Sentenças dos tribunais de primeira instância ficam acessíveis online em 2024

Justiça desiste de traduzir decisões judiciais para linguagem comum: “É demasiado complicado”.

Se tudo correr como previsto, em meados do ano que vem as decisões dos tribunais de primeira instância deverão ficar disponíveis online, como era suposto acontecer há muitos anos, por uma questão de transparência.

A promessa foi feita esta quarta-feira, durante a assinatura de um protocolo entre o Supremo Tribunal de Justiça e o Conselho Superior da Magistratura destinado a permitir que às sentenças e acórdãos de primeira instância – não todos, mas parte deles – possa ser aplicada uma ferramenta electrónica destinada a apagar destes textos os dados pessoais que deles constam, conforme exige a lei. Desenvolvida pelo Inesc – ID, instituto de investigação na área das ciências da informação, a ferramenta já está a ser usada no Supremo.

Até aqui, a anonimização dos acórdãos, suprimindo dados como os nomes dos intervenientes nos litígios judiciais e respectivas moradas, era feita manualmente pelos funcionários judiciais. Daí que se possam contar pelos dedos as decisões judiciais de primeira instância neste momento acessíveis online.

Com esta ferramenta informática - que foi alvo de financiamento comunitário e custou em 2021 ao Supremo cerca de 283 mil euros - esse procedimento, que já está a ser testado na primeira instância, passará a ser automático. A ideia é que as decisões quer do Tribunal de Contas quer do Tribunal Constitucional também possam beneficiar dela, e que mais tarde ainda venha eventualmente a abranger a justiça administrativa e fiscal.
Não se pense, porém, que no início as sentenças ficarão disponíveis pouco tempo depois de serem proferidas: segundo as estimativas do vice-presidente do Conselho Superior da Magistratura, Azevedo Mendes, o processo demorará duas a três semanas até poderem ficar em linha, pelo menos nos primeiros tempos.
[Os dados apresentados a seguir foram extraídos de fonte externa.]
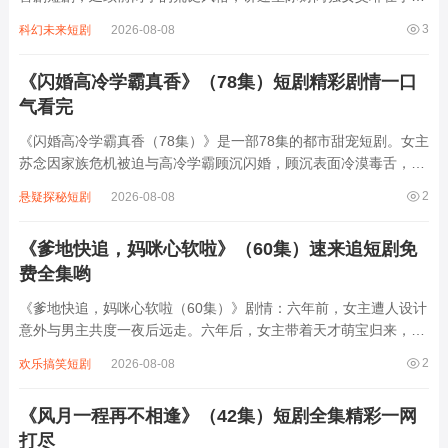
中四处“淘宝”的爆笑日常。她驾驶着改装破飞船穿梭于废弃星球，
3
科幻未来短剧
2026-08-08
将生锈机械、过期营养液甚至外星生物的排泄物视为珍宝，为此与
保守派管家、星际海盗及古董商人展...
《闪婚高冷学霸真香》（78集）短剧精彩剧情一口
气看完
《闪婚高冷学霸真香（78集）》是一部78集的都市甜宠短剧。女主
苏念因家族危机被迫与高冷学霸顾沉闪婚，顾沉表面冷漠毒舌，实
则暗藏温柔。婚后两人从“契约同居”到“真香打脸”，顾沉一边嫌弃
2
悬疑探秘短剧
2026-08-08
苏念的“笨手笨脚”，一边默默帮她解决职场危机、智斗极品亲戚；
苏念则用乐观治愈顾沉的童年创...
《爹地快追，妈咪心软啦》（60集）速来追短剧免
费全集哟
《爹地快追，妈咪心软啦（60集）》剧情：六年前，女主遭人设计
意外与男主共度一夜后远走。六年后，女主带着天才萌宝归来，萌
宝一心想给妈咪找老公，便设计让男主与女主重逢。男主起初不知
2
欢乐搞笑短剧
2026-08-08
萌宝是自己的孩子，却对女主展开热烈追求，过程中误会不断，女
主因过往伤痛对男主心存抵触。但男...
《风月一程再不相逢》（42集）短剧全集精彩一网
打尽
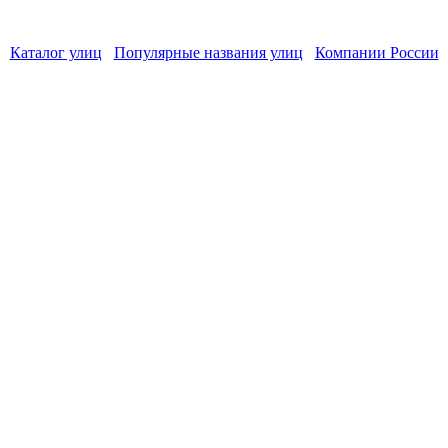
Каталог улиц
Популярные названия улиц
Компании России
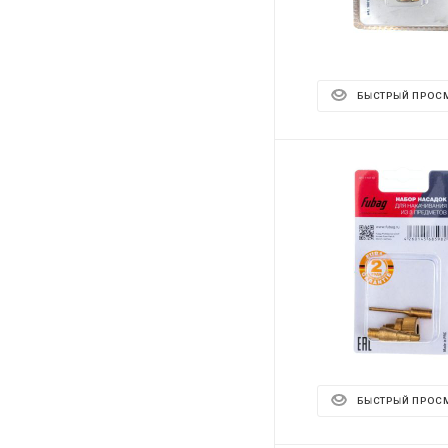
БЫСТРЫЙ ПРОС
БЫСТРЫЙ ПРОС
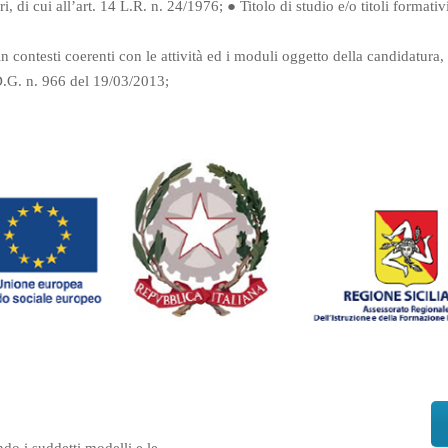
, di cui all’art. 14 L.R. n. 24/1976;
●
Titolo di studio e/o titoli formati
 contesti coerenti con le attività ed i moduli oggetto della candidatura
D.G. n. 966 del 19/03/2013;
Até porque este órgão decidiu que, ao contrário daquilo a que aconselham as recomendações internacionais na matéria, nem todas as decisões judiciais serão disponibilizadas nas respectivas plataformas informáticas, uma vez que “isso tornaria a sua pesquisa demasiado difícil”. Estará a cargo dos juízes a sua selecção.

A falta de disponibilização online das decisões de primeira instância tem merecido a Portugal a crítica de organizações internacionais do sector, como a Comissão Europeia para a Eficiência da Justiça do Conselho da Europa.

Apresentada há ano e meio como objectivo central deste projecto, a criação de um algoritmo informático assente em inteligência artificial que permitisse também sumarizar decisões judiciais e conteúdos processuais em linguagem comum, compreensível por qualquer pessoa, ficou, no entanto, pelo caminho. “Desistimos dessa parte. A sumarização das decisões é mais complicada do que se pensa”, admite o presidente do Supremo Tribunal de Justiça, Henrique Araújo.